Veterans win marathon

Around the 32-kilometre mark, things weren’t looking good for David Cheruiyot.

Around the 32-kilometre mark, things weren’t looking good for David Cheruiyot.

Already a three-time winner of the Ottawa Marathon, the 39-year-old from Kenya had developed a stitch in his side and fell behind the leaders. But he came back — blowing past the second and third place finishers — to become the second person to win his fourth Ottawa Marathon, with a time of 2:13:23.

“It was hard,” said Cheruiyot. “I trained hard for this one. The organizers are great and I like this city.” He added that he hopes to come back for a fifth win.

“It was a pleasant surprise to see him come storming back,” said Manny Rodrigues of the race’s elite athletes division.

The first woman to cross the finish line was Morocco’s Asmae Leghzaoui with a time of 2:27:41, beating the course record of 2:28:44‚ a record she set herself in her 2008 marathon debut. “I’m very happy,” said the 32-year-old.

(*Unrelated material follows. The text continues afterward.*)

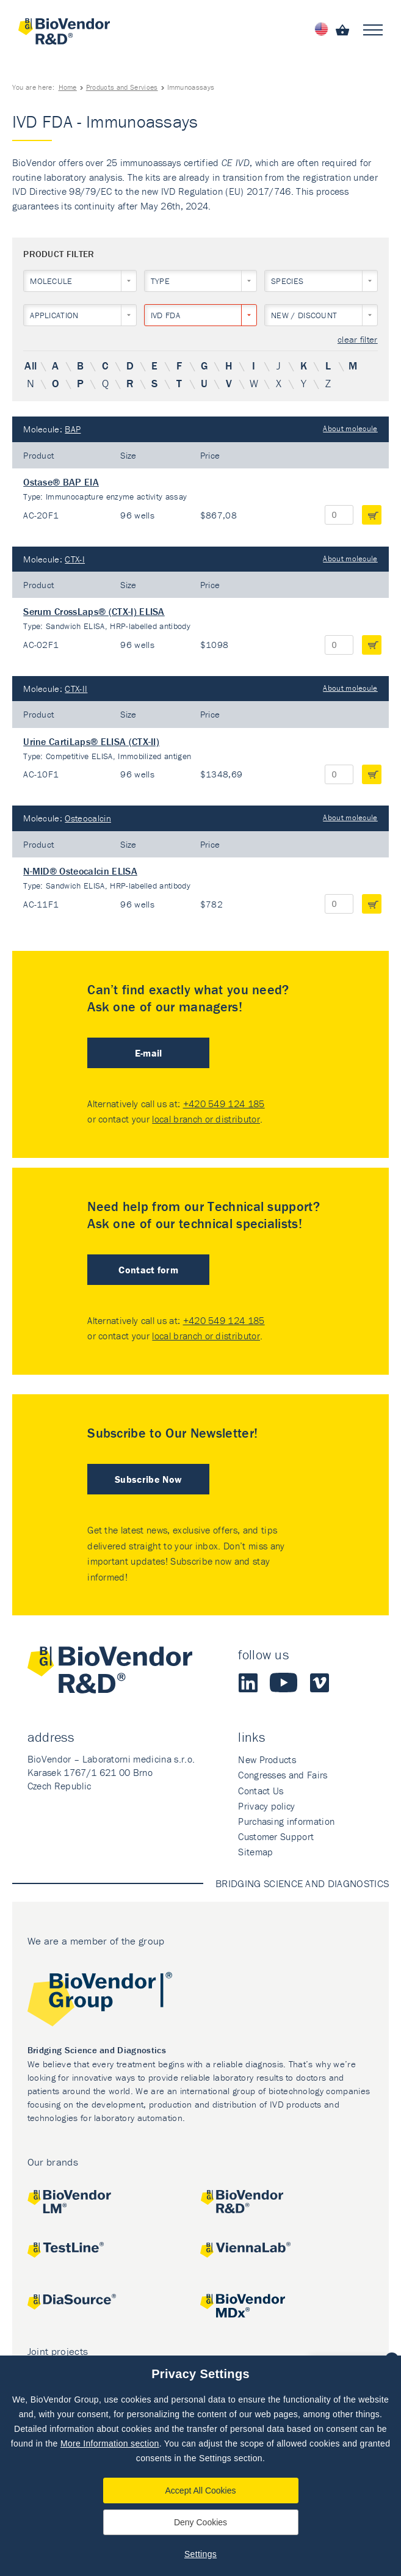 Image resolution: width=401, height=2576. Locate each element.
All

Ottawa’s marathon course isn’t easy, she said. “The first half is a lot of hills.”

Leghzaoui’s husband and coach, Mohammad Ar-Ar, said the athlete plans on returning next year and is focusing on the Ottawa Marathon because “we want to fix her name here.”

More than 100,000 people came out to watch 36,690 runners take part in seven events over the weekend.

Canadian Lioudmila Kortchaguina finished second in the women’s race. Reid Coolsaet was the first Canadian man to finish the race with a time of 2:17:10.

On Saturday, two world records were broken in the 10K. Deriba Merga from Ethiopia broke the 8K world record with a time of 21:48 minutes en route to finishing the 10K race at 27:24.

Orillia’s Rick Ball also broke the world record for a single leg amputee with a time of 37:55.

“It is rare that one, let alone two world records are broken at a single race,” said race weekend’s general manager Jim Robinson. “This solidifies our position as a world-class running destination.”